Cons: Now, protection against impact and sliding is better on these boots compared to the Casuals. But when it comes to preventing twisting, or even offering higher degree of coverage against impact, even the street shorties can’t compete with the full-length boots. Plus, these are significantly more expensive than Casuals.
When to wear: Wear them to work, on scooters, and on street bikes. Even for commuting on a Superbike in fact.
Full Length Motorcycle Riding Boots
Touring Riding Boots
Pros: There’s added protection compared to shorties like for the shin. And the pros specific to touring boots include comfort, good feel in the sole, a hint more flexibility compared to other full-length types, and in some cases, the option of having vented or waterproof versions.
Cons: Not the most technical when it comes to protection courtesy higher flexibility. The waterproof versions can be quite pricey. And like most full-length boots, these are a bit cumbersome to put on and take off.

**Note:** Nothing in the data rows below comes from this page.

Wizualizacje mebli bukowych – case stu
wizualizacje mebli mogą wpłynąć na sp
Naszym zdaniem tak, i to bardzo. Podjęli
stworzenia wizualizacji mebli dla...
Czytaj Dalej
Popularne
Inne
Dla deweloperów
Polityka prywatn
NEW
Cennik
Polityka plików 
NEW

When to wear: For touring, obviously. But, if you happen to have the waterproof kind, you can also use them for daily commute to work in the monsoons. And the fact that these generally have narrow cuffs, it can easily fit under your denims.
Track Riding Boots
Pros: Very high on protection, be it against twisting, impact or even sliding. These are well vented too. Plus, with fancy toe sliders and grippy material on the medial side of the boot, these help the rider hook on to the bike better. And these don’t end up snagging every time your boot scrapes the track surface. The sole on these boots offer good feel. And be it materials or inner booties, track boots are generally the most tech savvy riding boots out there.
Cons: Not the most comfortable full-length riding boots one can buy. These are stiffer than usual, and choose form and function over comfort. These aren’t the easiest to put on or take off either. And, you certainly can’t spend a day being strapped in one of these – walking or otherwise. Plus, these are very expensive.

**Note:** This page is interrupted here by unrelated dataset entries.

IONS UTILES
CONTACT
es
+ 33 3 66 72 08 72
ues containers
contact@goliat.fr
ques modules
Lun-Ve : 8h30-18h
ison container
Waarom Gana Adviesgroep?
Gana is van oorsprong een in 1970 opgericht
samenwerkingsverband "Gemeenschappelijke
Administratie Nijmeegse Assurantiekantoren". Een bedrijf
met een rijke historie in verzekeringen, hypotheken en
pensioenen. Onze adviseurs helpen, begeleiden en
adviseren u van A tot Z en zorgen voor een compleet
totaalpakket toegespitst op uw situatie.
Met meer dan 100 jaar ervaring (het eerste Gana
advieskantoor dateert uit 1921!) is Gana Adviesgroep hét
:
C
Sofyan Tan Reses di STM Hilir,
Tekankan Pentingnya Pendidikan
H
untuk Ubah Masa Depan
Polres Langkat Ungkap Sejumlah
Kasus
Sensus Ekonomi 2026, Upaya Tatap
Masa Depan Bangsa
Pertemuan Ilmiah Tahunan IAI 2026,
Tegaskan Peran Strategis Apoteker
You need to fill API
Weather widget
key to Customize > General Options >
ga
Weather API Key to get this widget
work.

When to wear: At every track outing. And even if you want to go racing, these are a no-brainer. If push comes to shove, one can also wear them on the daily commute, but these won’t be comfortable. And, the soles on these boots wear out quite fast.
Adventure Riding Boots
Pros: Waterproof. Comfortable. And if you choose the full length ones, there’s more protection against stones and branches and other bits and bobs that you might encounter on your adventure ride. Full length also allows you to hold the bike better when standing up and riding. Walking in them isn’t a huge bother either.
Cons: Big in size. Not the easiest to store or pack. And these aren’t easy to put on and take off either. And though these boots might offer good impact protection, depending on the make and model you choose, not all of them are good at preventing twisting. And because of the bulky cuff or mouth, these don’t slide under your denims easily either. Some could be on the heavier side as well.
When to wear: Like we said, adventure riding boots are versatile. And that means not only can you wear them on an adventure motorcycle for both road and off-road use, you can wear them on street nakeds, cruisers and even neo-classics for that matter.
Dirt or MX Motorcycle Riding Boots
Pros: MX boots are very high on protection, both against impact – branches, tree stumps, rocks, or even your own bike – and against twisting. These have thick shin and sole protection. And their multiple buckle system hold the feet and leg in place like a cast.
Cons: These are properly stiff boots and that means it takes a long time to break them in. And till that time, feel for the levers – the brake in particular – remains an issue. You can’t walk in them comfortably either. And these are heavy. Plus, because Dirt or MX boots are as inflexible as they come, it’s pointless to use them anywhere but off the road.
When to wear: When going trail riding. On an MX track. For a ride on the beach. And when going flat tracking.